This terrifies the professional left:
"The Tea Party Patriots, Georgia-based but claiming 1,000 chapters nationally, are instructing members to remind teachers that a 2004 federal law requires public schools to teach Constitution lessons the week of Sept. 17, commemorating the day the document was signed. And they'd like the teachers to use material from the Malta, Idaho-based National Center for Constitutional Studies, which promotes the Constitution as a divinely-inspired document."
I know, right?  How dare they?  


Now, to be fair, the founder of the National Center for Constitutional Studies, Cleon Skouson, had some views that were out of the mainstream. He was a "John Bircher" and   even his Mormon church considered him to be too far out.  However, his most celebrated work, The 5000 Year Leap: Principles of Freedom 101,  doesn't venture into any of those areas.  It's an excellent book that uses mostly primary source quotes from the Founders and their contemporaries.  President Reagan said, "The National Center for Constitutional Studies...is doing a fine public service in educating Americans about the principles of the Constitution."   
"It's indoctrination, not education," said Doug Kendall, director of the Constitutional Accountability Center in Washington, D.C. "They're so far from the mainstream of constitutional thought that they are completely indefensible."
You can see a few of the lessons for yourself here and download the study guide here.  WARNING!!  If you're a person who doesn't believe in Natural Law (even though there is undeniable proof that our Constitution and Declaration of Independence were based upon it) and you don't like that DeTocqueville went on and on about how religions the fledgling United States was (because....well...it was), you'll probably hate it. 

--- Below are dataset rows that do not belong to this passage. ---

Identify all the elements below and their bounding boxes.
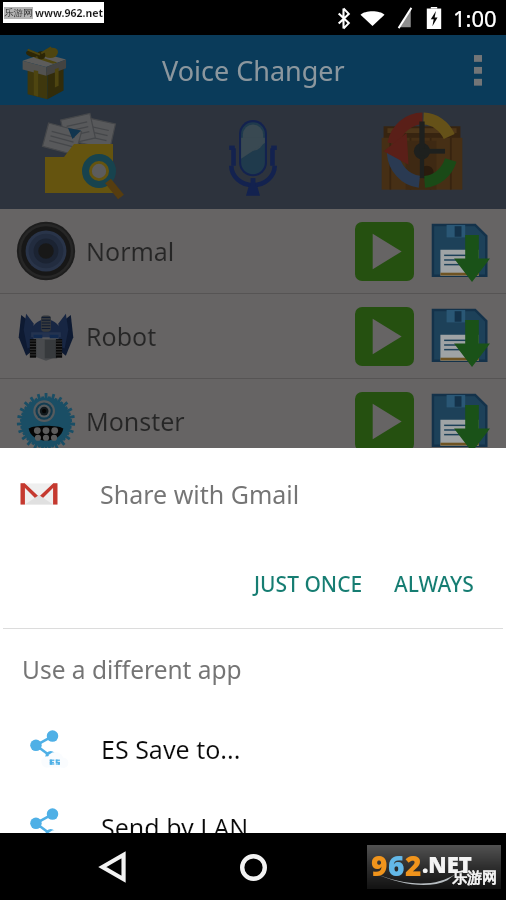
- button[interactable]: More options: [450, 42, 506, 98]
- staticText: www.962.net: [35, 6, 104, 20]
- staticText: Robot: [86, 319, 157, 353]
- staticText: 9: [371, 846, 388, 884]
- staticText: 乐游网: [4, 7, 33, 19]
- button[interactable]: ALWAYS: [384, 558, 484, 611]
- staticText: 1:00: [453, 3, 497, 33]
- staticText: Use a different app: [22, 653, 242, 686]
- button[interactable]: ES Save to...: [0, 710, 506, 788]
- button[interactable]: Record: [168, 105, 337, 209]
- button[interactable]: Browse files: [0, 105, 168, 209]
- button[interactable]: App icon: [8, 38, 72, 102]
- button[interactable]: Monster: [0, 379, 506, 463]
- staticText: ALWAYS: [394, 570, 474, 599]
- button[interactable]: Home: [228, 842, 278, 892]
- staticText: JUST ONCE: [254, 570, 363, 599]
- staticText: 6: [388, 846, 405, 884]
- staticText: Send by LAN: [101, 810, 249, 844]
- button[interactable]: Back: [88, 842, 138, 892]
- button[interactable]: JUST ONCE: [244, 558, 373, 611]
- button[interactable]: Save: [423, 209, 495, 293]
- staticText: 乐游网: [452, 869, 497, 888]
- button[interactable]: Normal: [0, 209, 506, 293]
- staticText: Normal: [86, 234, 175, 268]
- staticText: ES Save to...: [101, 732, 241, 766]
- staticText: Share with Gmail: [100, 477, 300, 511]
- staticText: Monster: [86, 404, 185, 438]
- button[interactable]: Save: [423, 294, 495, 378]
- button[interactable]: Play: [348, 379, 420, 463]
- button[interactable]: Save: [423, 379, 495, 463]
- button[interactable]: Send by LAN: [0, 788, 506, 866]
- button[interactable]: Robot: [0, 294, 506, 378]
- button[interactable]: Play: [348, 294, 420, 378]
- staticText: 2: [405, 846, 422, 884]
- staticText: Voice Changer: [162, 52, 345, 89]
- staticText: .NET: [422, 849, 472, 879]
- button[interactable]: Play: [348, 209, 420, 293]
- button[interactable]: Share with Gmail: [0, 448, 506, 540]
- button[interactable]: History: [337, 105, 506, 209]
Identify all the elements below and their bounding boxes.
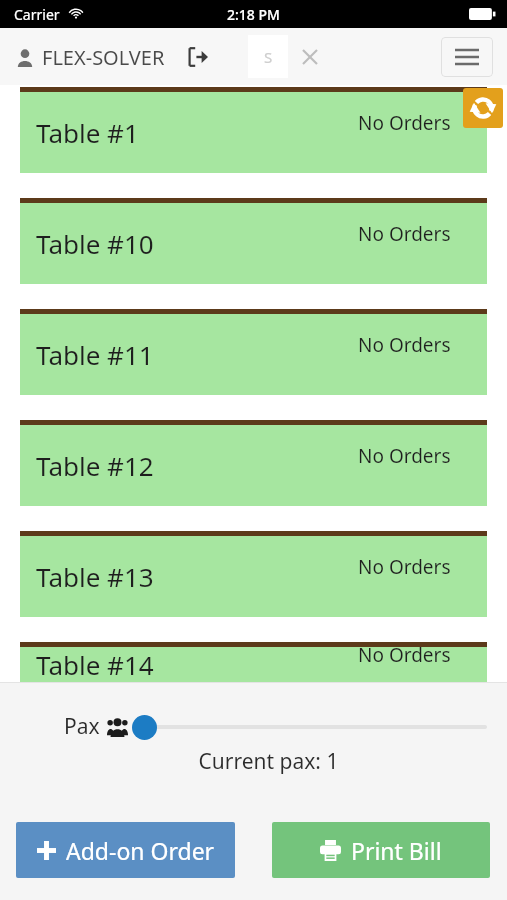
- button[interactable]: Table #1: [20, 87, 487, 173]
- staticText: No Orders: [358, 332, 451, 358]
- button[interactable]: Pax slider: [132, 713, 487, 741]
- staticText: Table #10: [36, 226, 154, 261]
- staticText: 2:18 PM: [227, 5, 280, 24]
- button[interactable]: Table #14: [20, 642, 487, 682]
- staticText: S: [264, 47, 273, 67]
- staticText: Table #14: [36, 647, 154, 682]
- staticText: Table #11: [36, 337, 154, 372]
- staticText: Print Bill: [351, 835, 442, 866]
- button[interactable]: Menu: [441, 37, 493, 77]
- staticText: No Orders: [358, 554, 451, 580]
- button[interactable]: Table #10: [20, 198, 487, 284]
- button[interactable]: Add-on Order: [16, 822, 235, 878]
- button[interactable]: Table #11: [20, 309, 487, 395]
- button[interactable]: Sign out: [183, 42, 213, 72]
- button[interactable]: Close tab: [296, 43, 324, 71]
- button[interactable]: Table #12: [20, 420, 487, 506]
- staticText: FLEX-SOLVER: [42, 44, 165, 71]
- staticText: Current pax: 1: [30, 747, 507, 776]
- button[interactable]: Refresh: [463, 88, 503, 128]
- staticText: Table #13: [36, 559, 154, 594]
- staticText: No Orders: [358, 221, 451, 247]
- staticText: No Orders: [358, 110, 451, 136]
- button[interactable]: FLEX-SOLVER: [16, 44, 165, 71]
- staticText: Carrier: [14, 5, 60, 24]
- button[interactable]: Print Bill: [272, 822, 490, 878]
- staticText: Table #1: [36, 115, 139, 150]
- button[interactable]: Table #13: [20, 531, 487, 617]
- button[interactable]: S: [248, 35, 288, 78]
- staticText: No Orders: [358, 642, 451, 668]
- staticText: Table #12: [36, 448, 154, 483]
- staticText: Add-on Order: [66, 835, 215, 866]
- staticText: Pax: [64, 712, 100, 741]
- staticText: No Orders: [358, 443, 451, 469]
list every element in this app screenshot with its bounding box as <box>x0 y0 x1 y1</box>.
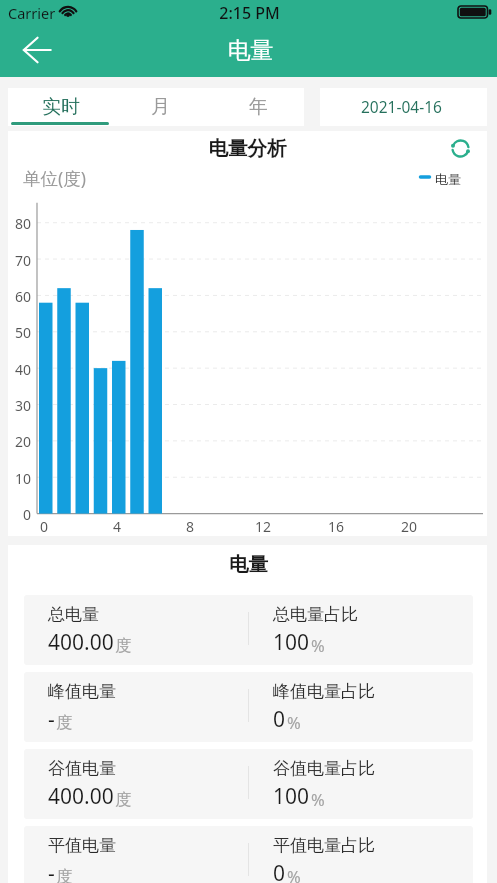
staticText: 单位(度) <box>23 166 86 190</box>
staticText: 月 <box>151 95 170 119</box>
staticText: 总电量占比 <box>273 604 358 625</box>
staticText: 60 <box>0 287 31 306</box>
staticText: 10 <box>0 469 31 488</box>
button[interactable]: Refresh <box>446 134 475 163</box>
staticText: 电量 <box>435 171 461 187</box>
staticText: 0 <box>273 705 286 734</box>
staticText: 4 <box>105 517 129 536</box>
staticText: 谷值电量占比 <box>273 758 375 779</box>
staticText: 100 <box>273 782 310 811</box>
staticText: 20 <box>397 517 421 536</box>
staticText: 电量 <box>0 552 497 577</box>
staticText: 20 <box>0 432 31 451</box>
staticText: 度 <box>115 789 132 810</box>
staticText: 8 <box>178 517 202 536</box>
staticText: 0 <box>32 517 56 536</box>
staticText: 实时 <box>42 95 80 119</box>
staticText: % <box>287 865 301 883</box>
button[interactable]: Back <box>17 30 57 70</box>
staticText: 400.00 <box>48 628 114 657</box>
button[interactable]: 平值电量 <box>24 826 473 883</box>
staticText: 峰值电量 <box>48 681 116 702</box>
staticText: 2021-04-16 <box>361 96 442 117</box>
button[interactable]: 年 <box>212 88 304 126</box>
staticText: 度 <box>115 635 132 656</box>
button[interactable]: 2021-04-16 <box>318 87 485 125</box>
staticText: 平值电量 <box>48 835 116 856</box>
button[interactable]: 谷值电量 <box>24 749 473 819</box>
staticText: 12 <box>251 517 275 536</box>
staticText: % <box>287 711 301 733</box>
button[interactable]: 总电量 <box>24 595 473 665</box>
button[interactable]: 峰值电量 <box>24 672 473 742</box>
staticText: 峰值电量占比 <box>273 681 375 702</box>
staticText: 30 <box>0 396 31 415</box>
staticText: 0 <box>273 859 286 883</box>
staticText: 平值电量占比 <box>273 835 375 856</box>
staticText: 50 <box>0 323 31 342</box>
staticText: 年 <box>249 95 268 119</box>
staticText: 2:15 PM <box>1 2 497 24</box>
button[interactable]: 实时 <box>8 88 114 126</box>
staticText: 70 <box>0 251 31 270</box>
button[interactable]: 月 <box>114 88 206 126</box>
staticText: 电量分析 <box>0 136 496 161</box>
staticText: 100 <box>273 628 310 657</box>
staticText: % <box>311 634 325 656</box>
staticText: % <box>311 788 325 810</box>
staticText: 度 <box>56 866 73 883</box>
staticText: 16 <box>324 517 348 536</box>
staticText: 400.00 <box>48 782 114 811</box>
staticText: - <box>48 859 55 883</box>
staticText: 0 <box>0 505 31 524</box>
staticText: 80 <box>0 214 31 233</box>
staticText: 度 <box>56 712 73 733</box>
staticText: 40 <box>0 360 31 379</box>
staticText: Carrier <box>8 3 56 23</box>
staticText: 电量 <box>2 36 497 65</box>
staticText: 总电量 <box>48 604 99 625</box>
staticText: 谷值电量 <box>48 758 116 779</box>
staticText: - <box>48 705 55 734</box>
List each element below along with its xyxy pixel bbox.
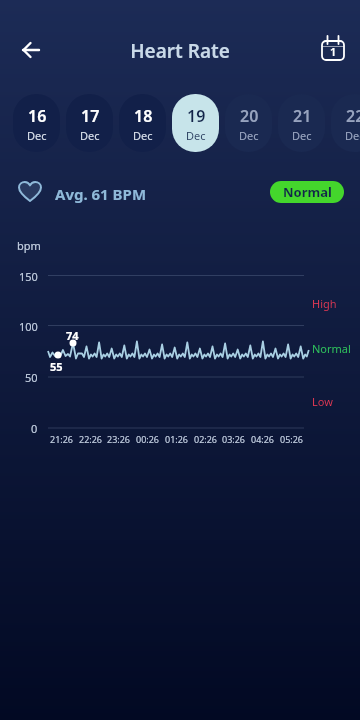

Tea Party Patriots and their chapters across the country are encouraging members to contact schools in their area to remind them of the Federal law that requires teaching of the Constitution at all schools receiving Federal funds.  Public Law 108-447 Sec. 110(b), enacted in 2004 states:

"Each educational institution that receives Federal funds
for a fiscal year shall hold an educational program on the United
States Constitution on September 17 of such year for the students
served by the educational institution."
The plan for the Tea Party Patriots is to contact as many schools as possible to make sure they're abiding by this Federal law:

"Patriots across the country are justifiably concerned that students in the public schools are not being taught about the founding documents which created our nation. In 2004, Congress passed a law which requires an educational program on the Constitution be taught in all public schools during Constitution Week...Patriots should not have to remind schools to teach the history of the most important document in our country. That we have to do so is an indication of how awful the public school system has become with regard to teaching U.S. history...We have designed a simple plan to achieve this goal. It will be most effective if we can launch a national campaign in all 50 states."
The Medina Tea Party Patriots describes the plan:
This "Adopt-a-School” initiative is a simple three-step program that helps encourage schools to fulfill the federal mandate through our grassroots effort. We are encouraging parents to take part in this program by:

1) Adopting a school.
2) Sending three letters.
3) Helping the school implement the program.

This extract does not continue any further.